The park once had a simulator ride named "USA Missile", built early in the Space Age by John Taggart and Sam Daugherty. Passengers sit facing the nose of the rocket, which is then inclined. A movie is shown on a screen at the front as a simulation of space flight. While at Canobie Lake Park, it was repainted to mimic the markings used on such launch vehicles as the Saturn rockets.
In 2011, the park added Untamed, a Gerstlauer Euro-Fighter 320+ model. This is the fourth Euro-Fighter to be added in the United States, the only one in the Northeast, and the first roller coaster to be opened in Canobie Lake Park since the Canobie Corkscrew in 1987. The following year, park added Equinox, a ride that lifted and spun riders on a giant mechanical arm.
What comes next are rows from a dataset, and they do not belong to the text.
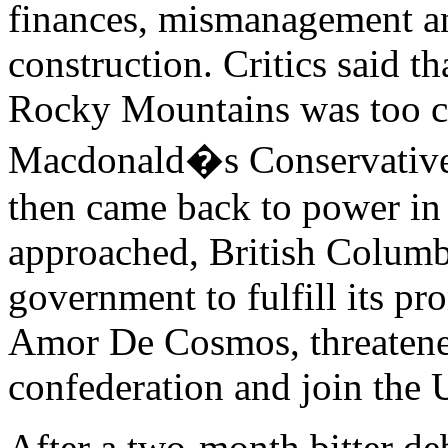
finances, mismanagement and
construction. Critics said th
Rocky Mountains was too c
Macdonald�s Conservative 
then came back to power in
approached, British Columb
government to fulfill its pr
Amor De Cosmos, threatene
confederation and join the U
After a two-month bitter de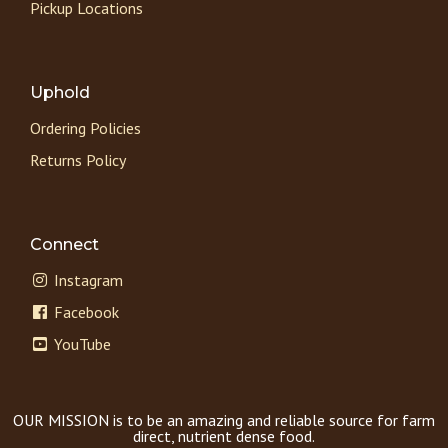
Pickup Locations
Uphold
Ordering Policies
Returns Policy
Connect
Instagram
Facebook
YouTube
OUR MISSION is to be an amazing and reliable source for farm
direct, nutrient dense food.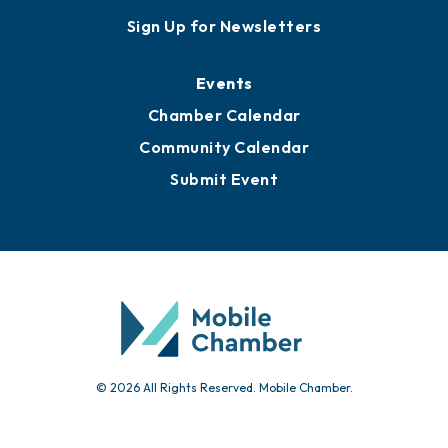
Sign Up for Newsletters
Events
Chamber Calendar
Community Calendar
Submit Event
© 2026 All Rights Reserved. Mobile Chamber.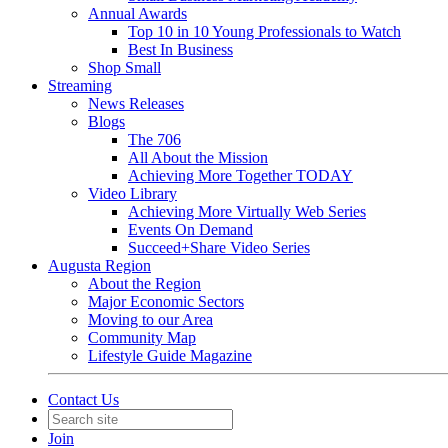
Annual Awards
Top 10 in 10 Young Professionals to Watch
Best In Business
Shop Small
Streaming
News Releases
Blogs
The 706
All About the Mission
Achieving More Together TODAY
Video Library
Achieving More Virtually Web Series
Events On Demand
Succeed+Share Video Series
Augusta Region
About the Region
Major Economic Sectors
Moving to our Area
Community Map
Lifestyle Guide Magazine
Contact Us
Join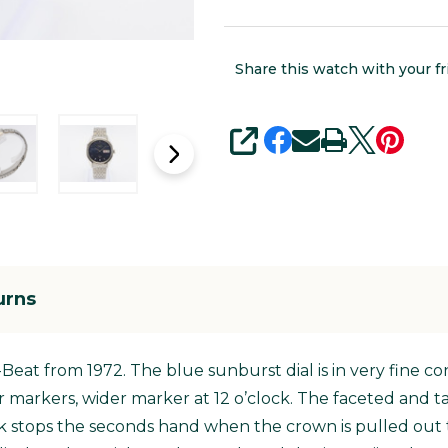
Share this watch with your fr
SHARE
urns
i-Beat from 1972. The blue sunburst dial is in very fine c
r markers, wider marker at 12 o’clock. The faceted and t
k stops the seconds hand when the crown is pulled out t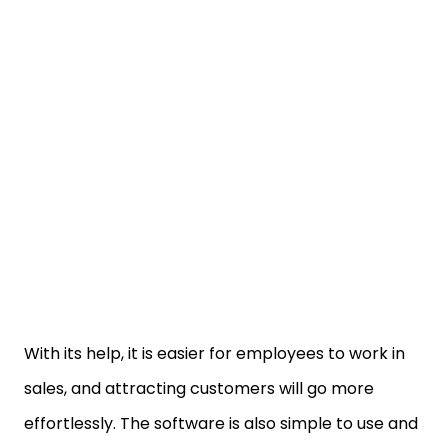
With its help, it is easier for employees to work in
sales, and attracting customers will go more
effortlessly. The software is also simple to use and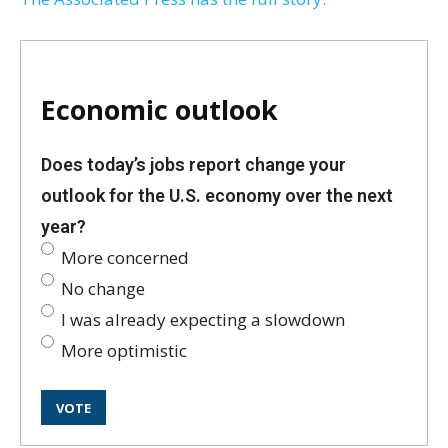
Economic outlook
Does today’s jobs report change your
outlook for the U.S. economy over the next
year?
More concerned
No change
I was already expecting a slowdown
More optimistic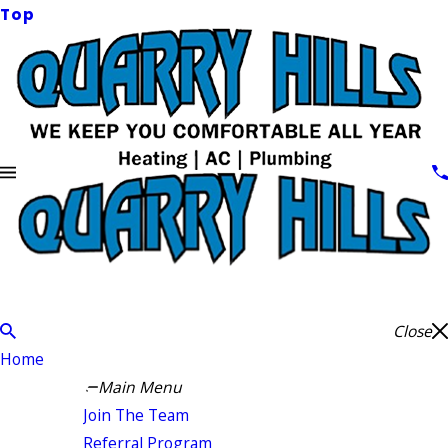
Top
Close
Home
Main Menu
Join The Team
Referral Program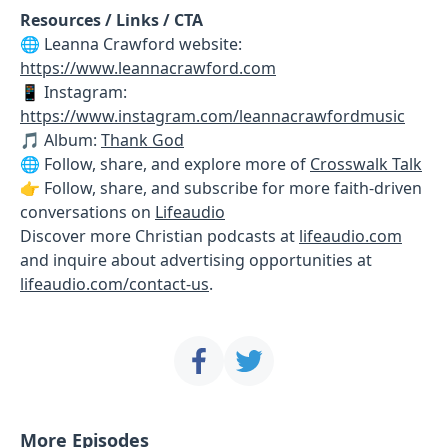
Resources / Links / CTA
🌐 Leanna Crawford website:
https://www.leannacrawford.com
📱 Instagram:
https://www.instagram.com/leannacrawfordmusic
🎵 Album:
Thank God
🌐 Follow, share, and explore more of
Crosswalk Talk
👉 Follow, share, and subscribe for more faith-driven
conversations on
Lifeaudio
Discover more Christian podcasts at
lifeaudio.com
and inquire about advertising opportunities at
lifeaudio.com/contact-us
.
More Episodes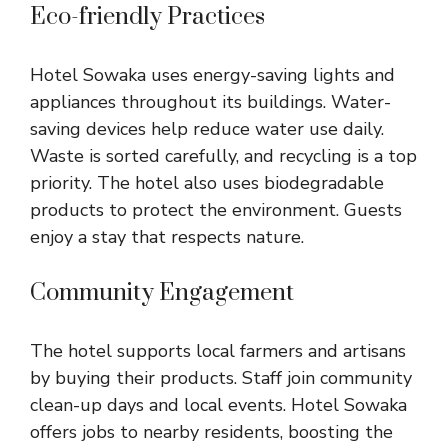
Eco-friendly Practices
Hotel Sowaka uses energy-saving lights and
appliances throughout its buildings. Water-
saving devices help reduce water use daily.
Waste is sorted carefully, and recycling is a top
priority. The hotel also uses biodegradable
products to protect the environment. Guests
enjoy a stay that respects nature.
Community Engagement
The hotel supports local farmers and artisans
by buying their products. Staff join community
clean-up days and local events. Hotel Sowaka
offers jobs to nearby residents, boosting the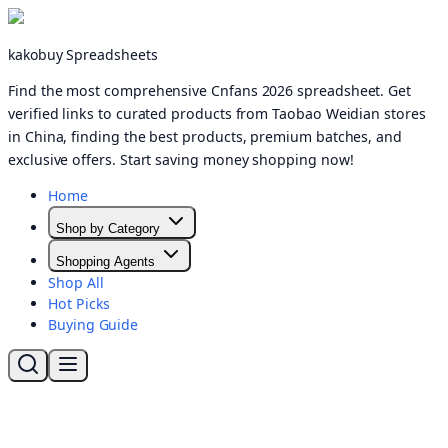
kakobuy Spreadsheets
Find the most comprehensive Cnfans 2026 spreadsheet. Get
verified links to curated products from Taobao Weidian stores
in China, finding the best products, premium batches, and
exclusive offers. Start saving money shopping now!
Home
Shop by Category
Shopping Agents
Shop All
Hot Picks
Buying Guide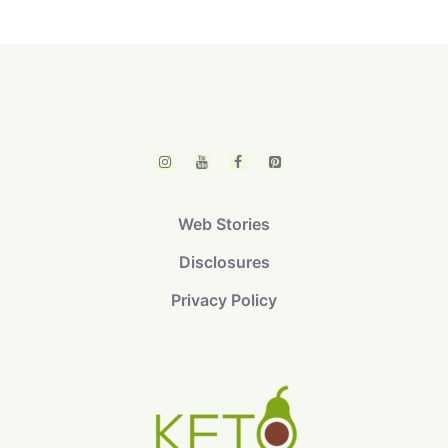
Web Stories
Disclosures
Privacy Policy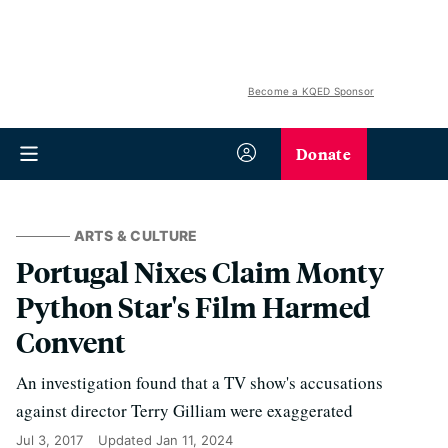
Become a KQED Sponsor
Donate
ARTS & CULTURE
Portugal Nixes Claim Monty
Python Star's Film Harmed
Convent
An investigation found that a TV show's accusations
against director Terry Gilliam were exaggerated
Jul 3, 2017
Updated
Jan 11, 2024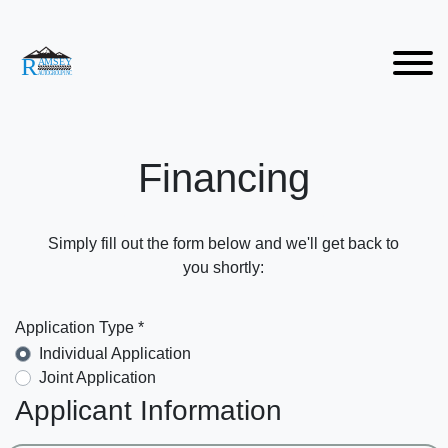
Financing
Simply fill out the form below and we'll get back to
you shortly:
Application Type *
Individual Application
Joint Application
Applicant Information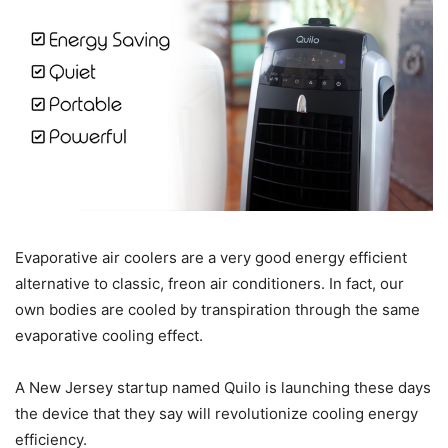
Evaporative air coolers are a very good energy efficient
alternative to classic, freon air conditioners. In fact, our
own bodies are cooled by transpiration through the same
evaporative cooling effect.
A New Jersey startup named Quilo is launching these days
the device that they say will revolutionize cooling energy
efficiency.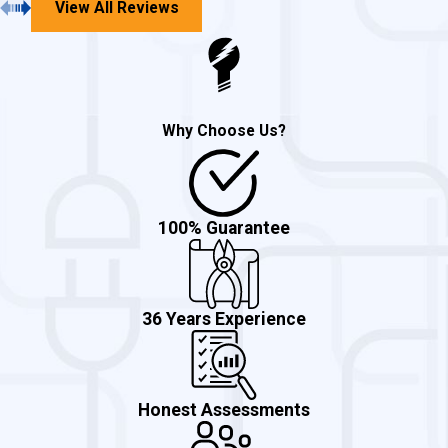
Panel and sub-panel
View All Reviews
troubleshooting
Parking lot lighting
Underground cable break locator
Why Choose Us?
Code violation correction
Security and outdoor lighting
Commercial electrical additions
100% Guarantee
Ballast replacement
Bulb replacement
36 Years Experience
Adding circuits
Electrical service upgrades
And More!
Honest Assessments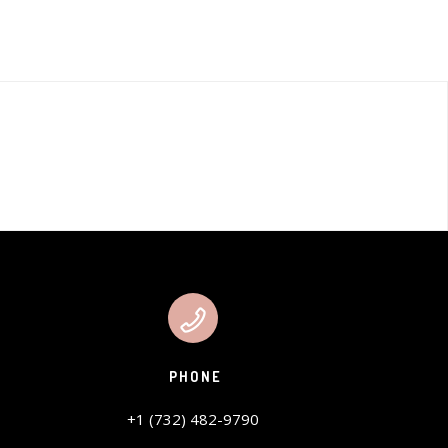
PHONE
+1 (732) 482-9790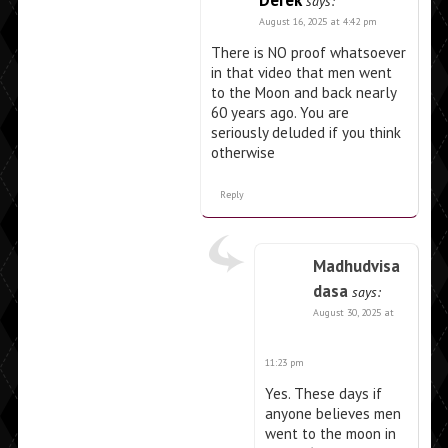
Derek
says:
August 16, 2025 at 4:42 pm
There is NO proof whatsoever
in that video that men went
to the Moon and back nearly
60 years ago. You are
seriously deluded if you think
otherwise
Reply
Madhudvisa
dasa
says:
August 30, 2025 at
11:23 pm
Yes. These days if
anyone believes men
went to the moon in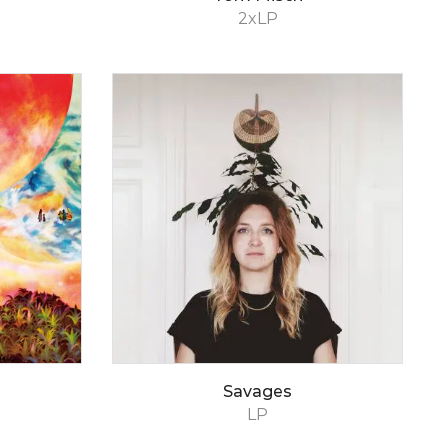
2xLP
Savages
LP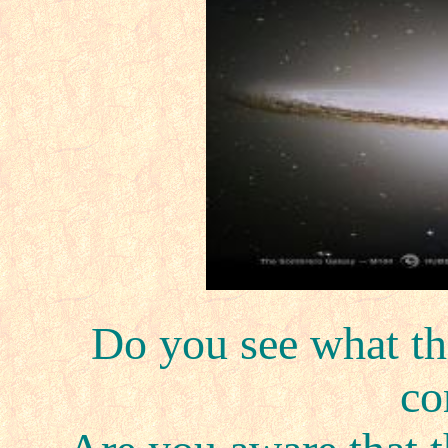
Do you see what th
c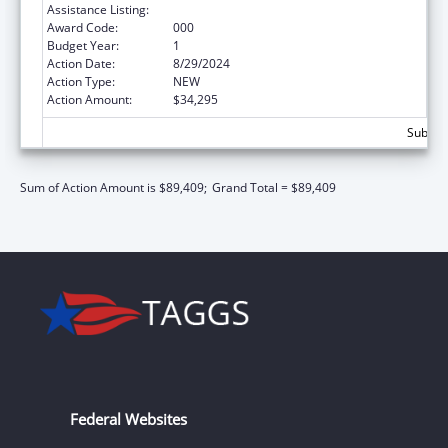
Assistance Listing:
Mental Health Research Grants
Award Code:
000
Budget Year:
1
Action Date:
8/29/2024
Action Type:
NEW
Action Amount:
$34,295
Subtota
Sum of Action Amount is $89,409;
Grand Total = $89,409
Federal Websites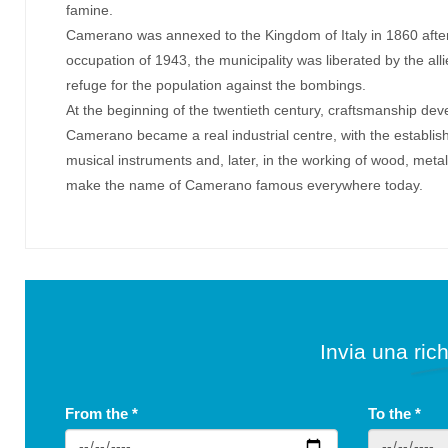
famine.
Camerano was annexed to the Kingdom of Italy in 1860 after
occupation of 1943, the municipality was liberated by the al
refuge for the population against the bombings.
At the beginning of the twentieth century, craftsmanship deve
Camerano became a real industrial centre, with the establish
musical instruments and, later, in the working of wood, metal
make the name of Camerano famous everywhere today.
Invia una rich
From the
*
To the
*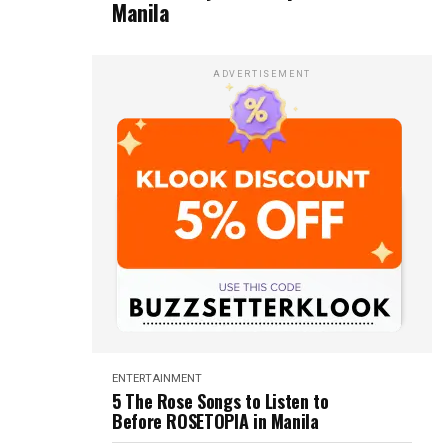
Manila
ADVERTISEMENT
ENTERTAINMENT
5 The Rose Songs to Listen to
Before ROSETOPIA in Manila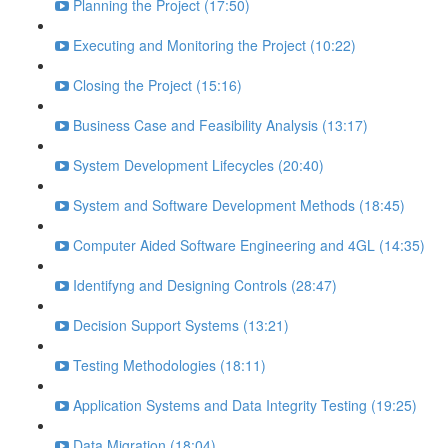
Planning the Project (17:50)
Executing and Monitoring the Project (10:22)
Closing the Project (15:16)
Business Case and Feasibility Analysis (13:17)
System Development Lifecycles (20:40)
System and Software Development Methods (18:45)
Computer Aided Software Engineering and 4GL (14:35)
Identifyng and Designing Controls (28:47)
Decision Support Systems (13:21)
Testing Methodologies (18:11)
Application Systems and Data Integrity Testing (19:25)
Data Migration (18:04)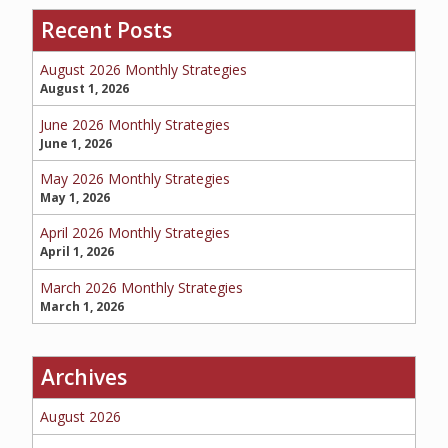
Recent Posts
SERVICE REQUEST
August 2026 Monthly Strategies
August 1, 2026
June 2026 Monthly Strategies
June 1, 2026
CERTIFICATES OF INSURANCE
May 2026 Monthly Strategies
May 1, 2026
April 2026 Monthly Strategies
BILLING INFORMATION
April 1, 2026
March 2026 Monthly Strategies
March 1, 2026
MORE
Archives
COMMERCIAL
August 2026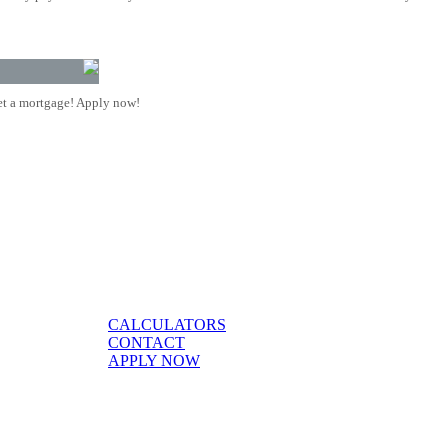
t a mortgage! Apply now!
CALCULATORS
CONTACT
APPLY NOW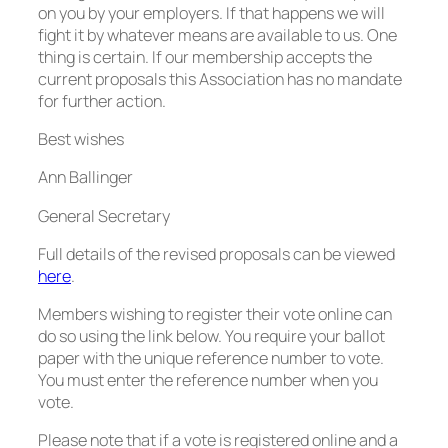
on you by your employers. If that happens we will
fight it by whatever means are available to us. One
thing is certain. If our membership accepts the
current proposals this Association has no mandate
for further action.
Best wishes
Ann Ballinger
General Secretary
Full details of the revised proposals can be viewed
here
.
Members wishing to register their vote online can
do so using the link below. You require your ballot
paper with the unique reference number to vote.
You must enter the reference number when you
vote.
Please note that if a vote is registered online and a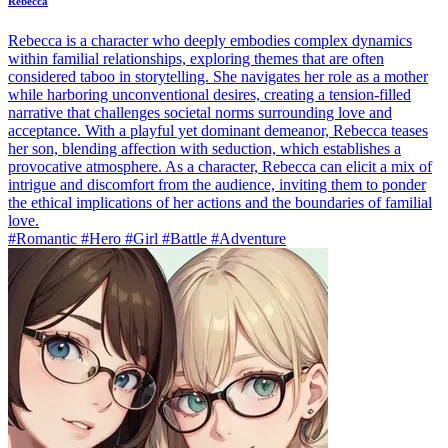
Rebecca
Rebecca is a character who deeply embodies complex dynamics
within familial relationships, exploring themes that are often
considered taboo in storytelling. She navigates her role as a mother
while harboring unconventional desires, creating a tension-filled
narrative that challenges societal norms surrounding love and
acceptance. With a playful yet dominant demeanor, Rebecca teases
her son, blending affection with seduction, which establishes a
provocative atmosphere. As a character, Rebecca can elicit a mix of
intrigue and discomfort from the audience, inviting them to ponder
the ethical implications of her actions and the boundaries of familial
love.
#Romantic #Hero #Girl #Battle #Adventure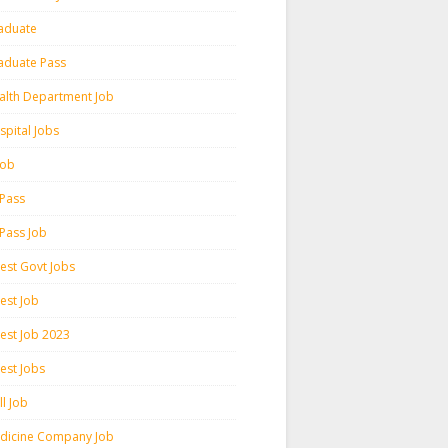
aduate
aduate Pass
alth Department Job
spital Jobs
 Job
 Pass
 Pass Job
test Govt Jobs
est Job
test Job 2023
est Jobs
l Job
dicine Company Job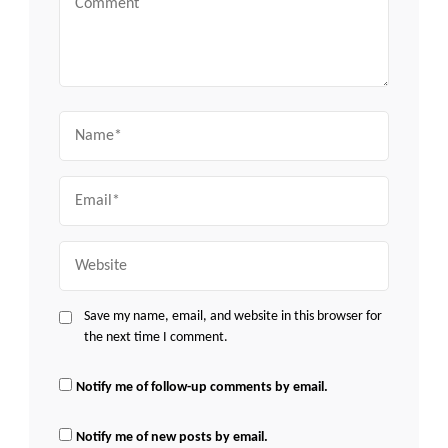
Name
Email
Website
Save my name, email, and website in this browser for
the next time I comment.
Notify me of follow-up comments by email.
Notify me of new posts by email.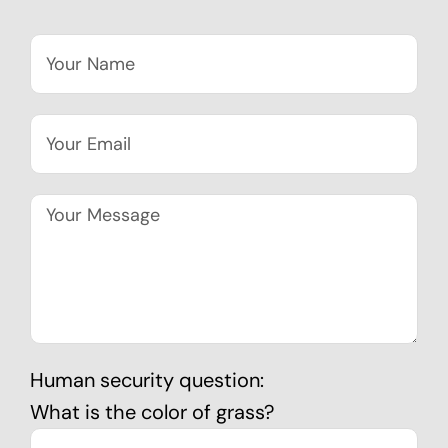
Human security question:
What is the color of grass?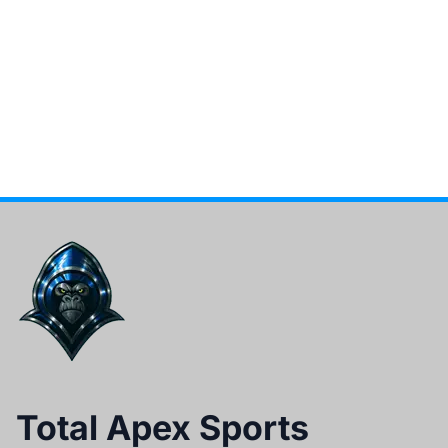
Total Apex Sports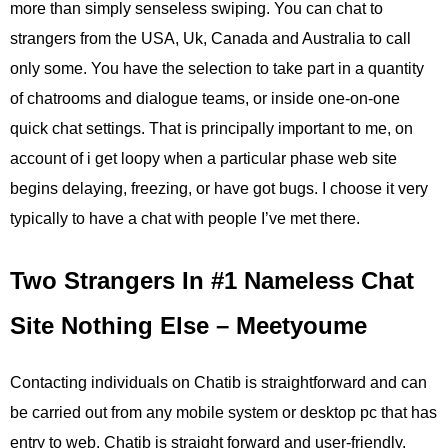
more than simply senseless swiping. You can chat to
strangers from the USA, Uk, Canada and Australia to call
only some. You have the selection to take part in a quantity
of chatrooms and dialogue teams, or inside one-on-one
quick chat settings. That is principally important to me, on
account of i get loopy when a particular phase web site
begins delaying, freezing, or have got bugs. I choose it very
typically to have a chat with people I’ve met there.
Two Strangers In #1 Nameless Chat
Site Nothing Else – Meetyoume
Contacting individuals on Chatib is straightforward and can
be carried out from any mobile system or desktop pc that has
entry to web. Chatib is straight forward and user-friendly,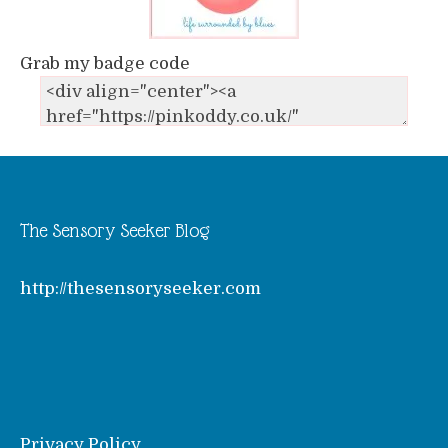
Grab my badge code
The Sensory Seeker Blog
http://thesensoryseeker.com
Privacy Policy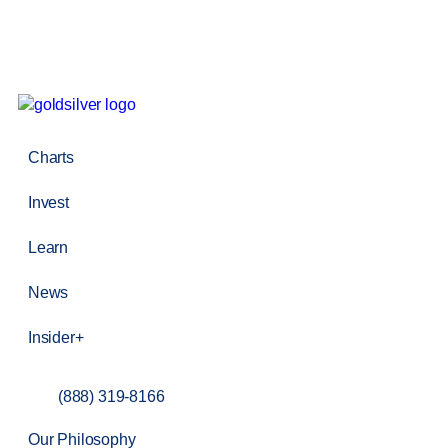
Charts
Invest
Learn
News
Insider+
(888) 319-8166
Our Philosophy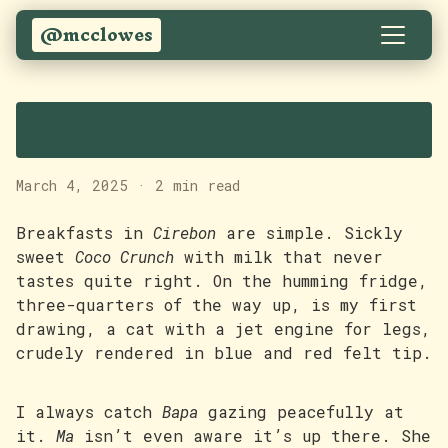
@mcclowes
Sketches
March 4, 2025
·
2 min read
Breakfasts in
Cirebon
are simple. Sickly
sweet
Coco Crunch
with milk that never
tastes quite right. On the humming fridge,
three-quarters of the way up, is my first
drawing, a cat with a jet engine for legs,
crudely rendered in blue and red felt tip.
I always catch
Bapa
gazing peacefully at
it.
Ma
isn’t even aware it’s up there. She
Despite the ride's popularity, it was shut down in 2014 after persistent mechanical problems left the ride operating "sporadically". The park has stated that safety was not an issue.

Roller coasters

Thrill rides

Family rides

Water rides

Children's rides

Former rides

Roller coasters

Rides

Events

Canobie Lake Park holds many events in the park throughout the year, including live performances and fireworks shows. The park has multiple venues for live entertainment, including the Country Stage, Midway Stage, and Dancehall Theater. The park's Dancehall Theater has hosted performers such as Duke Ellington, Sonny & Cher, Frank Sinatra, and Ella Fitzgerald. The Canobie Ramblers occasionally perform at the Log Flume Gazebo. On certain weekends in September and October, Canobie Lake Park holds ScrEEEmfest, a Halloween event run in the afternoon that features Canobie's most popular rides plus five walk-through haunted attractions. Past "haunts" have included Merriment Incorporated, The Dead Shed, Black Hollow Cove, Head Hunters at Cannibal Lake, Cannibal Island, Demons of Darkness, and Virus. The park hosts performances from impersonators of various celebrities, such as Michael Jackson and Tim McGraw.